I recently had the opportunity to taste 2 different wines, one red and one white, both made from hybrids. I was reminded how "programmed" and even "stereotyped" our tastes become as these wines expressed quite unusual, but very agreable flavours and are in fact extremely good, well-made wines. Including them in a recent blind tasting (evil I know!) they left the group of amateur tasters quite baffled as to their identities and origins, even though they are both grown locally here in northen Burgundy!
The red wine is made from the Baco Noir grape variety which was developped in 1902 as a phylloxera resistant varietal. It has all but dissappeared from the wine growing scene in France however it appears to be growing in popularity in Canada of all places. It is high in acidity and has tanins of moderate intensity. Typical aromas found in the wines made from the Baco Noir are cherries and raspberries with some lovely hints of coffee and leather. The wine we drunk married perfectly with some delicious mature Compté cheese.

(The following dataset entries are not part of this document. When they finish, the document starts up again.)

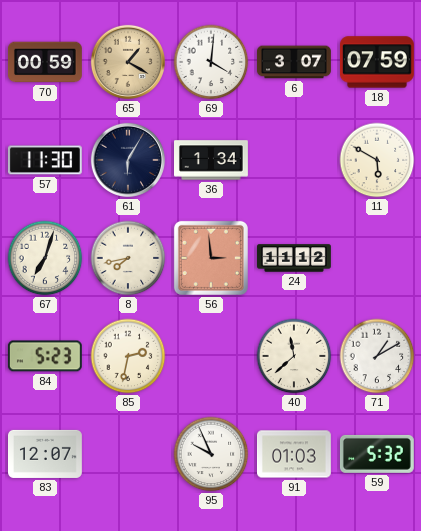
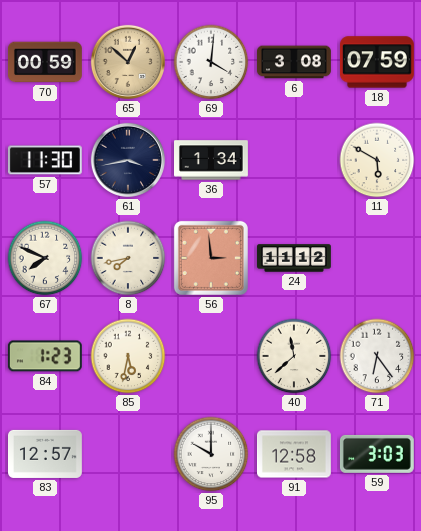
65: 1:20 -> 12:52
6: 3:07 -> 3:08
61: 6:05 -> 3:43
67: 7:03 -> 7:49
84: 5:23 -> 1:23
85: 2:32 -> 5:32
71: 1:10 -> 6:24
83: 12:07 -> 12:57
95: 9:56 -> 10:00
91: 01:03 -> 12:58
59: 5:32 -> 3:03
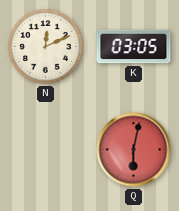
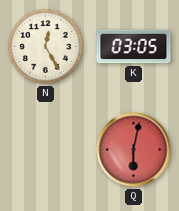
N: 12:11 -> 12:25
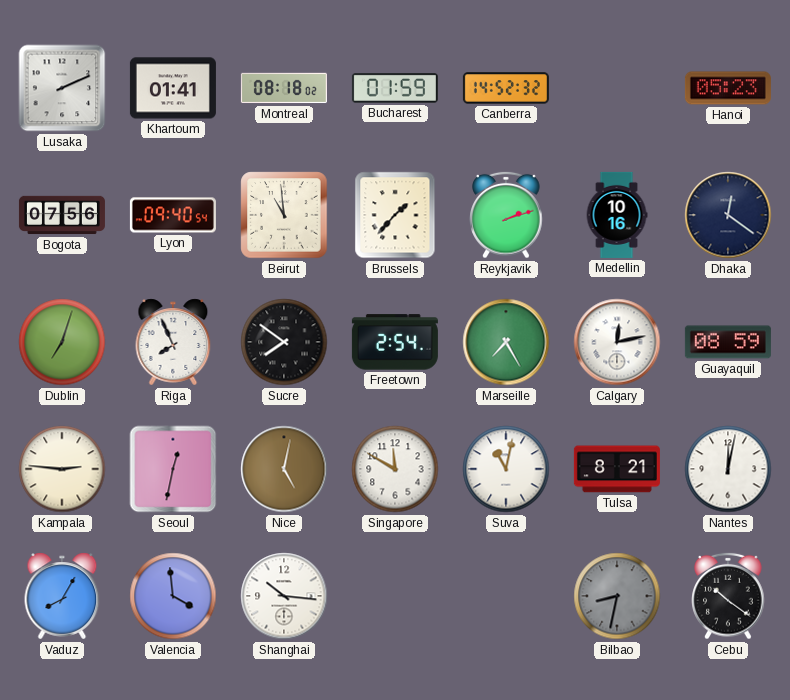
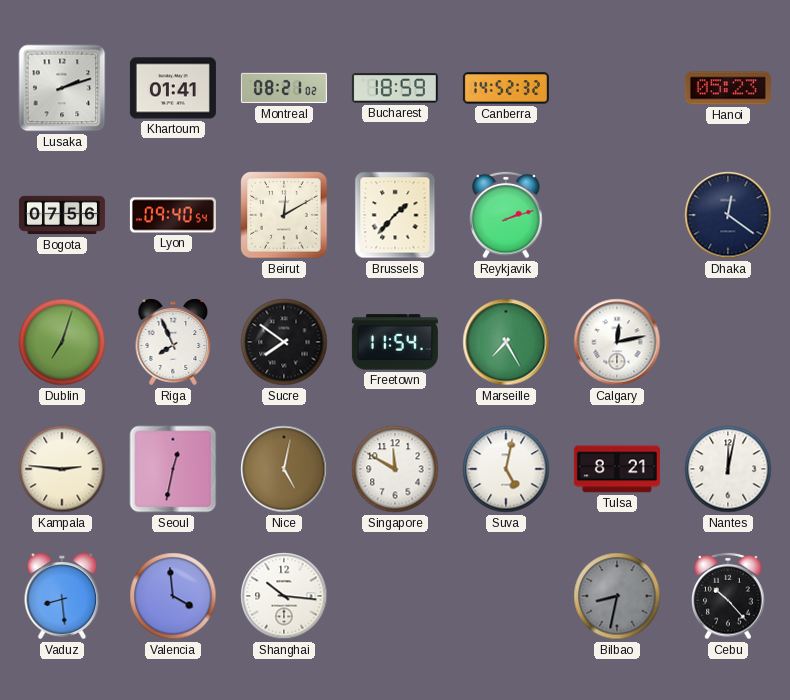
Lusaka: 2:11 -> 2:12
Montreal: 08:18 -> 08:21
Bucharest: 01:59 -> 18:59
Beirut: 10:59 -> 12:10
Medellin: 10:16 -> none
Freetown: 2:54 -> 11:54
Guayaquil: 08:59 -> none
Suva: 11:02 -> 5:02
Vaduz: 8:05 -> 8:29
Cebu: 10:21 -> 10:23
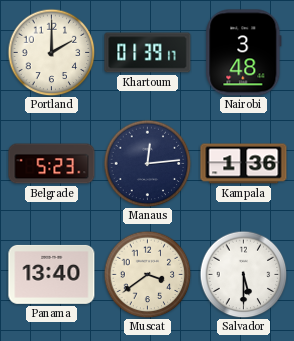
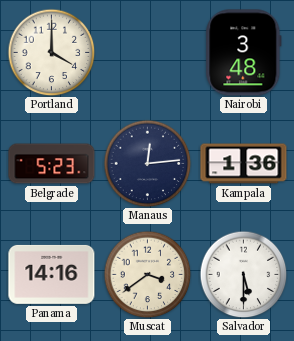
Portland: 2:00 -> 4:00
Khartoum: 01:39 -> none
Panama: 13:40 -> 14:16
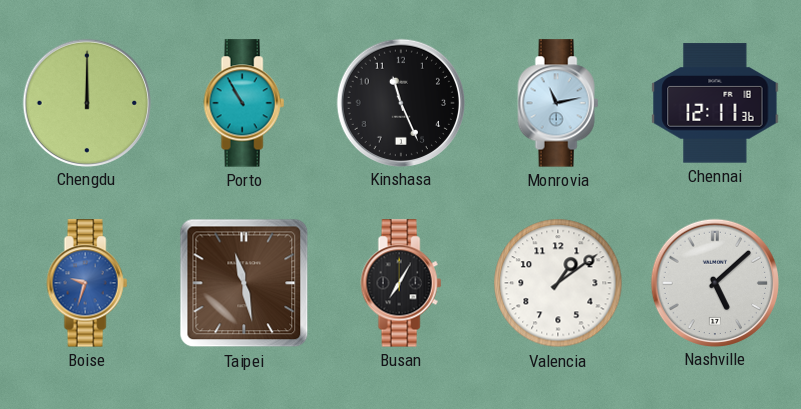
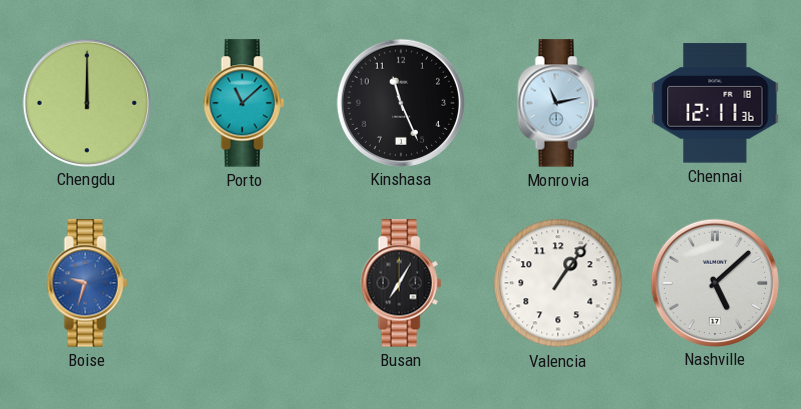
Porto: 10:55 -> 11:08
Taipei: 11:28 -> none
Valencia: 1:09 -> 1:06
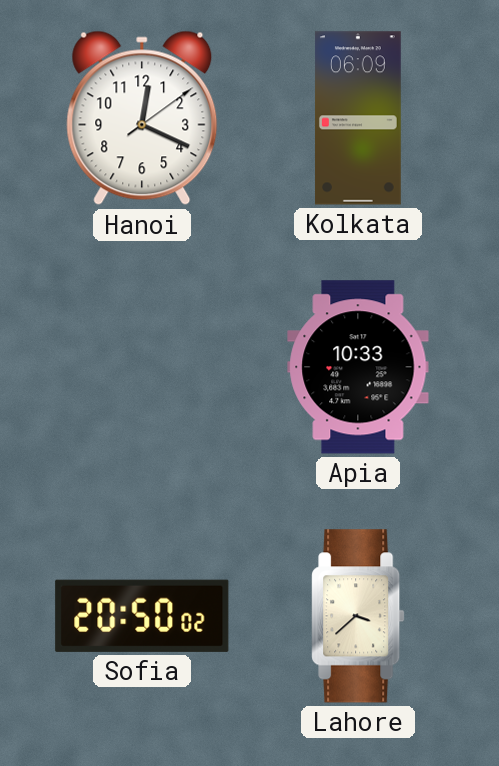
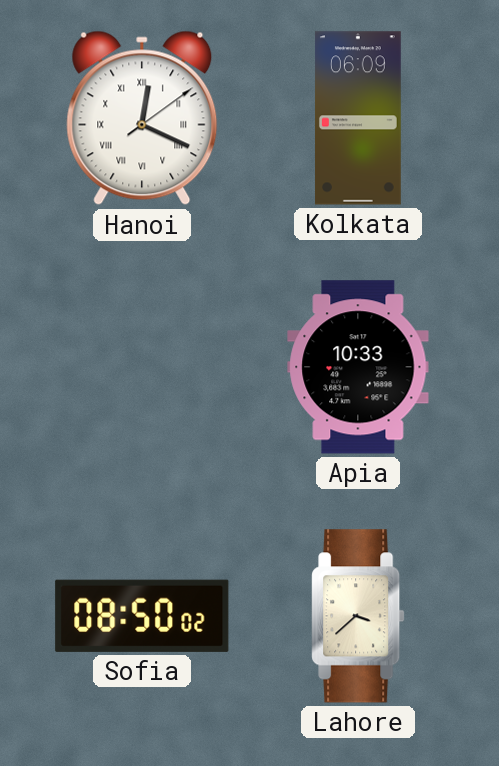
Hanoi numerals: Arabic -> Roman
Sofia: 20:50 -> 08:50
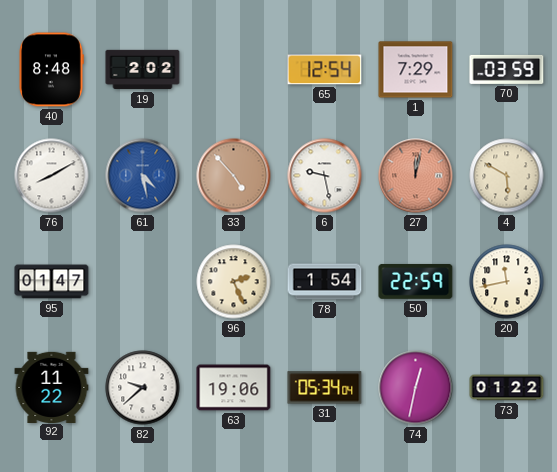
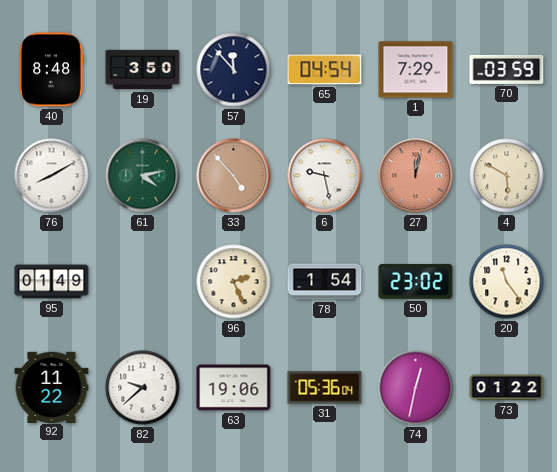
19: 2:02 -> 3:50
57: none -> 11:53
65: 12:54 -> 04:54
61: 4:28 -> 4:13
61 dial: blue -> green
95: 01:47 -> 01:49
50: 22:59 -> 23:02
20: 11:43 -> 11:24
31: 05:34 -> 05:36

The white wine is made from the Vidal blanc, a hybrid which is considered one of the best French-American varietals. Wines produced from this vine are quite fruity with flavours of exotic fruit such as pineapple, stone fruit such as peaches or citrus such as grapefruit. They can also be made in a variety of styles from off-dry German to barrel-fermented wines with body and more structure. Furthermore its high acidity and fruitiness are also particularly suited to sweet dessert wines.